The venoms of the different Loxosceles spiders (see "Spider Specifics," below) all have similar toxic effects. They cause endothelial cell damage in small dermal vessels that become occluded with microthrombi, resulting in vascular stasis and tissue infarction (11,18,19). Polymorphonuclear leukocytes (PMNs) attracted to the site through chemotactic signals propagate a necrotic reaction (11,15,18,19).
The venoms can, in rare cases, induce hemolysis through the action of an enzyme, sphingomyelinase D (15,19). Autopharmacologic responses, which vary from patient to patient, have an important, though undefined, role in determining the severity of venom poisoning (11,15,19). The clinical spectrum of brown spider bites runs from mild, temporary irritation at the site to severe, potentially fatal, systemic poisoning (18).

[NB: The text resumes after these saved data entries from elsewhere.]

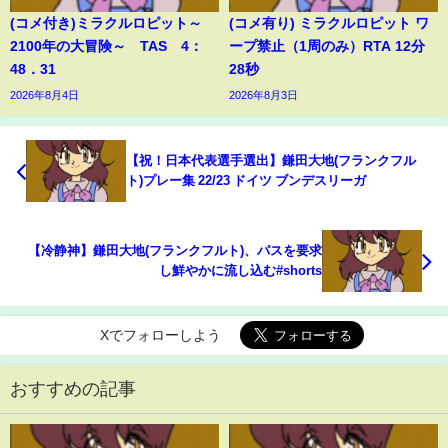
(コメ付き)ミラクルロピット～
(コメ有り) ミラクルロピット ワ
2100年の大冒険～ TAS 4：
ープ禁止（1周のみ）RTA 12分
48．31
28秒
2026年8月4日
2026年8月3日
【祝！日本代表選手選出】鎌田大地(フランクフル
ト)プレー集 22/23 ドイツ ブンデスリーガ
【冷静神】鎌田大地(フランクフルト)、パスを要求
し鮮やかに流し込む#shorts
Xでフォローしよう
おすすめの記事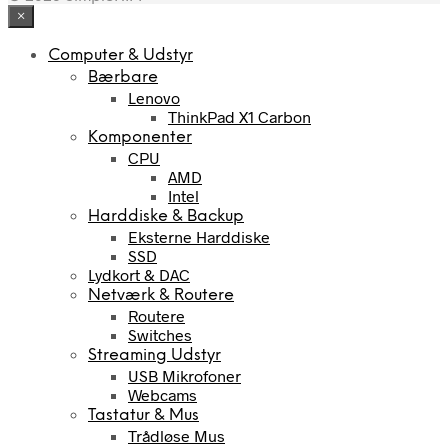
×
Computer & Udstyr
Bærbare
Lenovo
ThinkPad X1 Carbon
Komponenter
CPU
AMD
Intel
Harddiske & Backup
Eksterne Harddiske
SSD
Lydkort & DAC
Netværk & Routere
Routere
Switches
Streaming Udstyr
USB Mikrofoner
Webcams
Tastatur & Mus
Trådløse Mus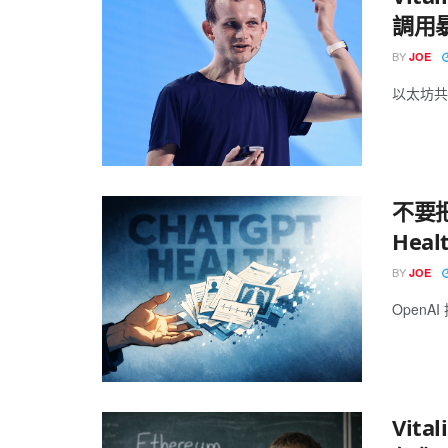
調用
BY
JOE
以太坊共同創
不要
Hea
BY
JOE
OpenAI 
Vit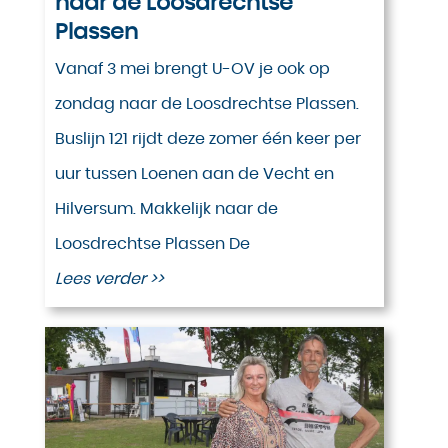
naar de Loosdrechtse
Plassen
Vanaf 3 mei brengt U-OV je ook op
zondag naar de Loosdrechtse Plassen.
Buslijn 121 rijdt deze zomer één keer per
uur tussen Loenen aan de Vecht en
Hilversum. Makkelijk naar de
Loosdrechtse Plassen De
Lees verder >>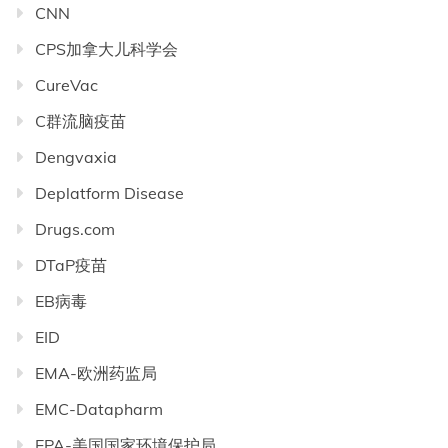
CNN
CPS加拿大儿科学会
CureVac
C群流脑疫苗
Dengvaxia
Deplatform Disease
Drugs.com
DTaP疫苗
EB病毒
EID
EMA-欧洲药监局
EMC-Datapharm
EPA-美国国家环境保护局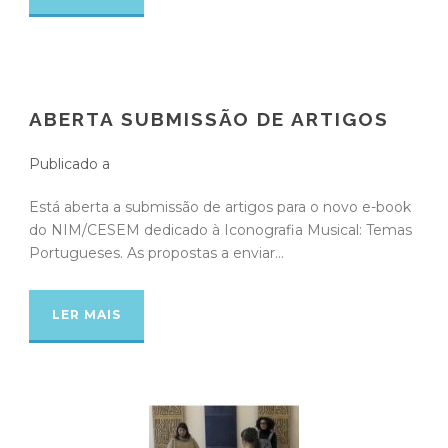
ABERTA SUBMISSÃO DE ARTIGOS
Publicado a
Está aberta a submissão de artigos para o novo e-book
do NIM/CESEM dedicado à Iconografia Musical: Temas
Portugueses. As propostas a enviar...
LER MAIS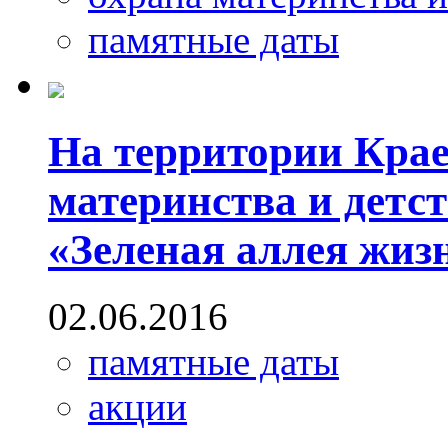
памятные даты
На территории Крае
материнства и детс
«Зеленая аллея жиз
02.06.2016
памятные даты
акции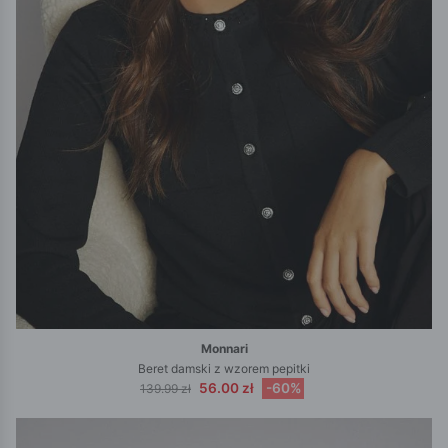
Monnari
Beret damski z wzorem pepitki
56.00 zł
-60%
139.99 zł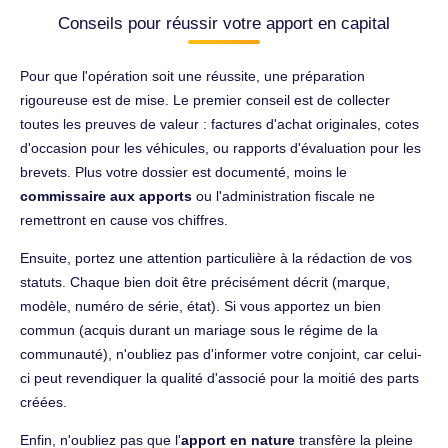
Conseils pour réussir votre apport en capital
Pour que l'opération soit une réussite, une préparation
rigoureuse est de mise. Le premier conseil est de collecter
toutes les preuves de valeur : factures d'achat originales, cotes
d'occasion pour les véhicules, ou rapports d'évaluation pour les
brevets. Plus votre dossier est documenté, moins le
commissaire aux apports
ou l'administration fiscale ne
remettront en cause vos chiffres.
Ensuite, portez une attention particulière à la rédaction de vos
statuts. Chaque bien doit être précisément décrit (marque,
modèle, numéro de série, état). Si vous apportez un bien
commun (acquis durant un mariage sous le régime de la
communauté), n'oubliez pas d'informer votre conjoint, car celui-
ci peut revendiquer la qualité d'associé pour la moitié des parts
créées.
Enfin, n'oubliez pas que l'
apport en nature
transfère la pleine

Local signs and symptoms. The bite is often relatively painless and may go unnoticed (12). In the ensuing hours, the site becomes pruritic, red, and mildly swollen (19,20). Local pain, due to vasospasm and ischemia, begins within 2 to 8 hours of the bite (19,20). After 12 to 18 hours, a small, central vesicle may develop, surrounded by an irregular border of erythema or ecchymosis and edema (12,18-20). The blister ruptures and the erythema darkens to a violaceous discoloration that may spread downward (figure 1) (11,19). After 5 to 7 days of progressive aseptic necrosis, the center becomes depressed and covered with a black eschar (12,19), which eventually sloughs and leaves an open ulcer that tends to heal over several weeks (19). Necrosis is usually limited to the skin and subcutaneous tissues, so the nerves, muscles, tendons, and ligaments are rarely involved (21).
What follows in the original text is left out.